Sein Erzähler/Ich berichtet retrospektiv, allerdings wie aus der Perspektive und mit dem Wissensstand von sechs anderen Mitgliedern dieser jüdischen Intellektuellen-Mischpoche. Der Protagonist macht sich so selbst zur Nebenfigur, ein Anti-Held-Teenager ist er, der aber alles über die geheimsten Gedanken seiner Sippe weiß, und das ist schriftstellerisch so ungeheuerlich, wie der Verrat, der passiert ist, und den das Ich aufklären will. Der Tate, Großvater Schmil, wurde in der Sowjetunion hingerichtet, denunziert als der Schmuggler und Schwarzhändler, der er war. Und die gesamte geldgierige – ein gewagtes Motiv angesichts seines ewiggestrigen Klischees – Verwandtschaft macht sich diesbezüglich mehr als verdächtig.

Jeder hat jeden im Visier, die Söhne, Dima, gerade erst aus einem tschechoslowakischen Gefängnis entlassen, Übersetzer Sjoma, Lev in der Schweiz, Wladimir in Brasilien, Dimas mondäne Frau Natalia, die eigentlich Sjoma liebt, und dessen auf diese eifersüchtige Frau Rada. Der „faulige Geruch“ ist ergo Familienprogramm, Gerüchte entfalten ihre böse Kraft. „Alle für einen, aber nur einer für sich selbst“, steht geheimnisvoll auf dem einzigen Foto, das alle vier Brüder zusammen zeigt, und das der Erzähler, man ahnt es, er wird später in Berlin zum Schriftsteller werden, alsbald in Händen hält.

Derart entspinnt sich eine Art Krimi. Durch vom Erzähler beim Herumschnüffeln in Schreibtischen gefundene Dokumente und Briefe erfährt man, dass Dima vom KGB zum Spitzel umgedreht und von ihm gegen Lev die „Aktion Bruder“ eingeleitet wurde. Lev, der mit niemandem aus der Familie mehr redet, soll seinerseits vom Tate für Dima und Sjoma gedachte Westwährung für sich behalten haben. Natalia wiederum erpresst Dima mit dessen von ihr gekaufter Geheimdienstakte. Oder ist das alles gar nicht wahr? Jeder spielt hier sein Spiel, und niemandem kann man trauen.

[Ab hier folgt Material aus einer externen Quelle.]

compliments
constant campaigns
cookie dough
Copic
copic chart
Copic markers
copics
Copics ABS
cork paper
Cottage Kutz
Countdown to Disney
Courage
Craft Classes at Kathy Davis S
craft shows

Schon gar nicht Maxim Biller. Je länger man liest, umso diffuser wird, wer oder was hier ausgedacht ist. In einer Erinnerung ist einer Verschwörer, in einer anderen Verschwörungsopfer. In einer ein Frühlingstag zu warm, in einer anderen „für Ende Mai viel zu kalt“, in einer ein Eiskasten rot, in einer anderen blau. Ein eben noch abstoßend harter Charakter wird plötzlich anziehend und empfindsam. Im Kopf des Erzählers laufen die Widersprüche, die vielen Miniaturen, die Biller entwirft, wie von Zauberhand und wunderschön surreal zusammen.

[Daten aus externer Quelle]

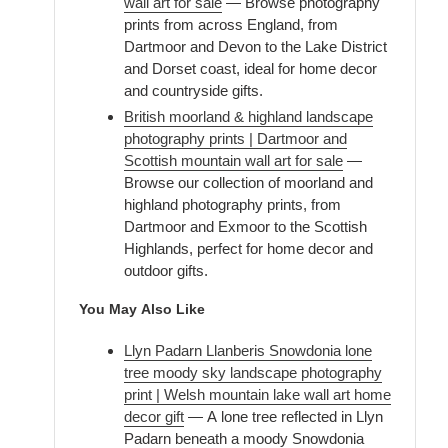
wall art for sale
— Browse photography
prints from across England, from
Dartmoor and Devon to the Lake District
and Dorset coast, ideal for home decor
and countryside gifts.
British moorland & highland landscape
photography prints | Dartmoor and
Scottish mountain wall art for sale
—
Browse our collection of moorland and
highland photography prints, from
Dartmoor and Exmoor to the Scottish
Highlands, perfect for home decor and
outdoor gifts.
You May Also Like
Llyn Padarn Llanberis Snowdonia lone
tree moody sky landscape photography
print | Welsh mountain lake wall art home
decor gift
— A lone tree reflected in Llyn
Padarn beneath a moody Snowdonia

Die Schuldfrage löst sich am Ende nicht. Biller entlässt seine lebenslang Flüchtenden, die Holocaust-Überlebenden und die Emigrierten, in Ausflüchte und Andeutungen. Wie er sich auch selbst aus der Affäre zieht. Denn nie liest sein Erzähler ein Schriftstück zu Ende, nie führt sein Erfinder eine Pointe zu ihrem Schluss. Dieser Bericht wie aus zweiter Hand hält die Familie auf angemessener Distanz. Wahrscheinlich ist es das, was Maxim Biller braucht. Und immer bevor’s ernst wird, heißt es: „Und dann lachten wir alle“. Kein Wunder, bei so viel eleganter Gewitztheit. Sein Ich lässt Biller Bert Brechts „Flüchtlingsgespräche“ lesen. „Sechs Koffer“ ist kein dickes Buch, aber sicher ein großes.

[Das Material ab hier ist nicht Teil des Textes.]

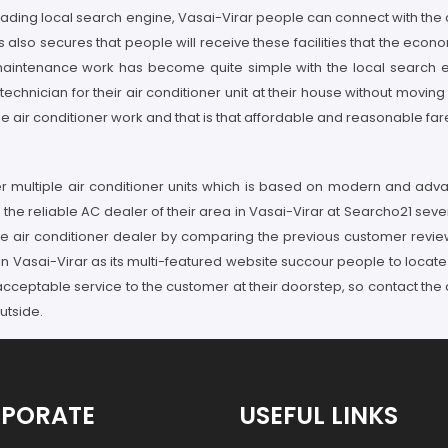
 leading local search engine, Vasai-Virar people can connect with the 
s also secures that people will receive these facilities that the econo
ar maintenance work has become quite simple with the local search e
technician for their air conditioner unit at their house without movi
the air conditioner work and that is that affordable and reasonable far
ffer multiple air conditioner units which is based on modern and ad
the reliable AC dealer of their area in Vasai-Virar at Searcho21 sever
ble air conditioner dealer by comparing the previous customer revie
 Vasai-Virar as its multi-featured website succour people to locate t
 acceptable service to the customer at their doorstep, so contact the 
utside.
PORATE
USEFUL LINKS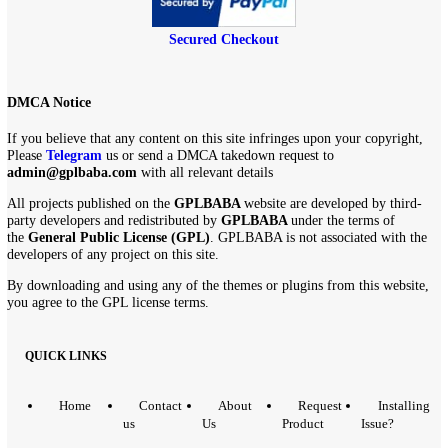
$
259.00
$
4.99
Secured Checkout
DMCA Notice
If you believe that any content on this site infringes upon your copyri
Please
Telegram
us or send a DMCA takedown request to
admin@gplbaba.com
with all relevant details
All projects published on the
GPLBABA
website are developed by th
party developers and redistributed by
GPLBABA
under the terms of
the
General Public License (GPL)
. GPLBABA is not associated with
developers of any project on this site.
By downloading and using any of the themes or plugins from this web
you agree to the GPL license terms.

Über den Autor: Maxim Biller, geboren 1960 in Prag, lebt seit 1970 in Deutschland. Von ihm sind bisher unter anderem erschienen: der Roman „Die Tochter“, die Erzählbände „Wenn ich einmal reich und tot bin“, „Land der Väter und Verräter“ und „Bernsteintage“. Sein Roman „Esra“ wurde gerichtlich verboten und ist deshalb zurzeit nicht lieferbar. Sein Short-Story-Band „Liebe heute“ wurde unter dem Titel „Love Today“ in den USA veröffentlicht, seine Bücher sind insgesamt in sechzehn Sprachen übersetzt. Zuletzt erschienen ist Billers Roman „Biografie“, den die Süddeutsche Zeitung sein Opus Magnum nannte.

Kiepenheuer & Witsch, Maxim Biller: „Sechs Koffer“, Roman, 208 Seiten.